L’État partie a aussi signalé plusieurs problèmes d’aménagement susceptibles d’effet potentiel sur le bien. Le Ministère de l’Énergie et la « National Oil Corporation » ont commencé des recherches pétrolières sur certains points du littoral kenyan et sur plusieurs gisements off-shore. Les rapports préliminaires indiquent toutefois que les réserves pétrolières pourraient ne pas être suffisantes pour une exploitation commerciale. Les Musées nationaux du Kenya ont indiqué qu’une étude générale d’impact culturel serait nécessaire si la prospection continue.

L’État partie signale aussi la possibilité d’aménager de nouvelles installations portuaires dans le district de Lamu. Une étude générale d’impact culturel sera nécessaire si ce projet est maintenu.

Le rapport indique aussi que le changement climatique pourrait aussi poser un problème à l’avenir à cause de l’élévation du niveau de la mer, mais précise qu’aucun changement n’a été détecté pour l’instant.

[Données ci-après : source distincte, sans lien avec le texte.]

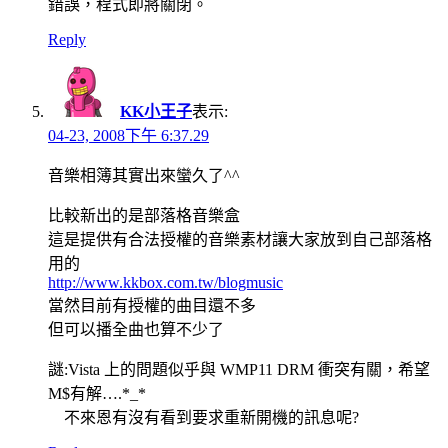
錯誤，程式即將關閉。
Reply
KK小王子
表示:
04-23, 2008下午 6:37.29
音樂相簿其實出來蠻久了^^
比較新出的是部落格音樂盒
這是提供有合法授權的音樂素材讓大家放到自己部落格
用的
http://www.kkbox.com.tw/blogmusic
當然目前有授權的曲目還不多
但可以播全曲也算不少了
謎:Vista 上的問題似乎與 WMP11 DRM 衝突有關，希望
M$有解….*_*
不來恩有沒有看到要求重新開機的訊息呢?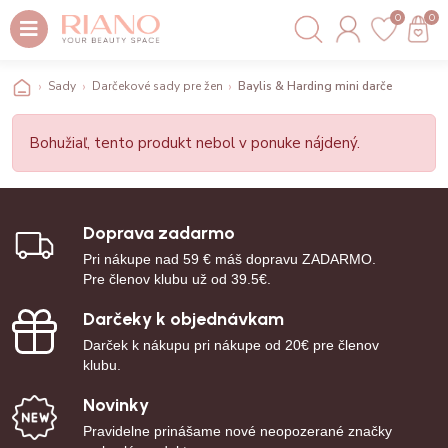
0
0
Sady
Darčekové sady pre ženy
Baylis & Harding mini darčeková sada 
Bohužiaľ, tento produkt nebol v ponuke nájdený.
Doprava zadarmo
Pri nákupe nad 59 € máš dopravu ZADARMO.
Pre členov klubu už od 39.5€.
Darčeky k objednávkam
Darček k nákupu pri nákupe od 20€ pre členov
klubu.
Novinky
Pravidelne prinášame nové neopozerané značky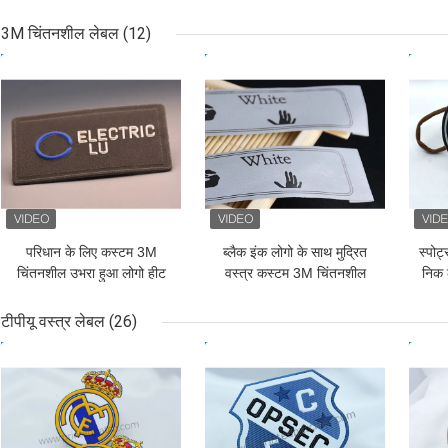
कॉर्ड
3M चिंतनशील लेबल
(12)
सबसे अच्छी कीमत
सबसे अच्छी कीमत
सबसे
परिधान के लिए कस्टम 3M
ब्लैक इंक लोगो के साथ मुद्रित
स्पोर
चिंतनशील उभरा हुआ लोगो हीट
वस्त्र कस्टम 3M चिंतनशील
निक 
ट्रांसफर लेबल
लेबल
टीपीयू वस्त्र लेबल
(26)
सबसे अच्छी कीमत
सबसे अच्छी कीमत
सबसे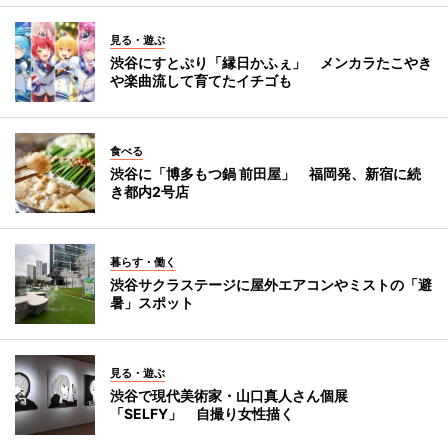
見る・遊ぶ
渋谷にすとぷり「縁日かふぇ」 メンカラたこやき
や楽曲流して育てたイチゴも
食べる
渋谷に「博多もつ鍋 前田屋」 福岡発、新宿に続
き都内2号店
暮らす・働く
渋谷サクラステージに屋外エアコンやミストの「避
暑」スポット
見る・遊ぶ
渋谷で現代美術家・山口真人さん個展
「SELFY」 自撮り女性描く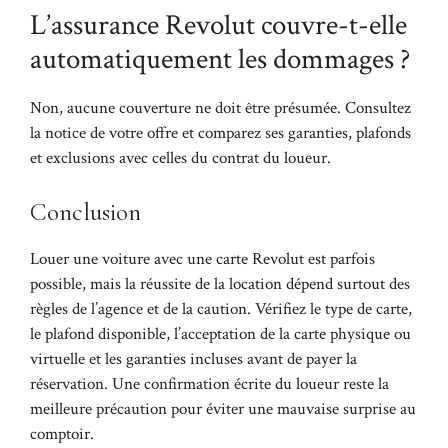
L’assurance Revolut couvre-t-elle
automatiquement les dommages ?
Non, aucune couverture ne doit être présumée. Consultez
la notice de votre offre et comparez ses garanties, plafonds
et exclusions avec celles du contrat du loueur.
Conclusion
Louer une voiture avec une carte Revolut est parfois
possible, mais la réussite de la location dépend surtout des
règles de l’agence et de la caution. Vérifiez le type de carte,
le plafond disponible, l’acceptation de la carte physique ou
virtuelle et les garanties incluses avant de payer la
réservation. Une confirmation écrite du loueur reste la
meilleure précaution pour éviter une mauvaise surprise au
comptoir.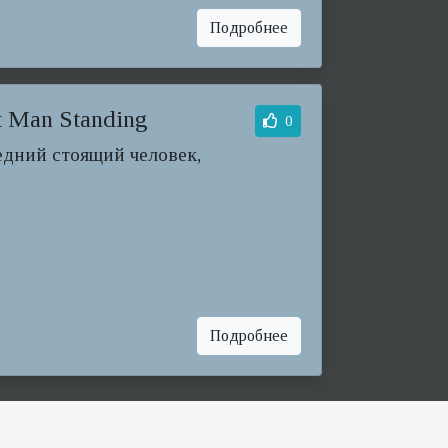
Подробнее
t Man Standing
0
ледний стоящий человек,
Подробнее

Le Centre du patrimoine mondial et les Organisations consultatives considèrent de façon positive les diverses mesures initiées par l’État partie pour améliorer la conservation et la gestion du bien. Ils sont cependant préoccupés du développement incontrôlé du fragile tissu urbain du bien et de sa zone tampon. Bien que le rapport fasse remarquer que ce développement permanent est positif sur le plan économique, les Organisations consultatives et le Centre du patrimoine mondial recommandent fermement de veiller à ce que ce développement respecte les valeurs patrimoniales du bien.

Analyse et conclusions du Centre du patrimoine mondial, de l’ICOMOS et de l’ICCROM

Néant

Décision adoptée: 32 COM 7B.48

Le Comité du patrimoine mondial,

1. Ayant examiné le document WHC-08/32.COM/7B,

2. Rappelant la décision 31 COM 7B.50, adoptée à sa 31e session (Christchurch, 2007),

3. Note que l'État partie a poursuivi son travail sur le plan de gestion qui a impliqué les parties prenantes et notamment les communautés locales, et prend acte de l'avancement réalisé pour l'extension de la zone tampon et l'amélioration de l'infrastructure ;

4. Réitère son inquiétude face au développement incontrôlé persistant dans le périmètre du bien ;

5. Note également avec inquiétude les travaux de prospection pétrolière aux abords du bien et la construction signalée d'installations pour le nouveau port, et demande à l'État partie de tenir le Comité du patrimoine mondial informé de tout impact potentiel sur le bien ;

6. Encourage vivement l'État partie à poursuivre le travail sur l'extension de la zone tampon et la protection du bien ;

7. Prie également instamment l'État partie de poursuivre ses efforts d'amélioration de l'infrastructure pour consolider les progrès déjà réalisés ;

8. Demande également à l'État partie de finaliser et d'approuver le plan de gestion dès que possible afin qu'il puisse être mis en oeuvre ;

9. Demande en outre à l'État partie de préparer le plan d'action plus détaillé, comme demandé par le Comité du patrimoine mondial lors de sa 31e session (Christchurch, 2007) incluant l'identification des principales parties prenantes des différentes mesures, ainsi que le calendrier nécessaire pour les mener à bien ;

10. Demande d'autre part à l'État partie de présenter le plan d'aménagement régional et le plan de gestion final en trois exemplaires, pour étude par le Centre du patrimoine mondial et les Organisations consultatives ;

11. Demande également à l'État partie de soumettre au Centre du patrimoine mondial, d'ici le 1er février 2010, un rapport d'avancement sur la mise en oeuvre de ces recommandations, pour examen par le Comité du patrimoine mondial à sa 34e session en 2010.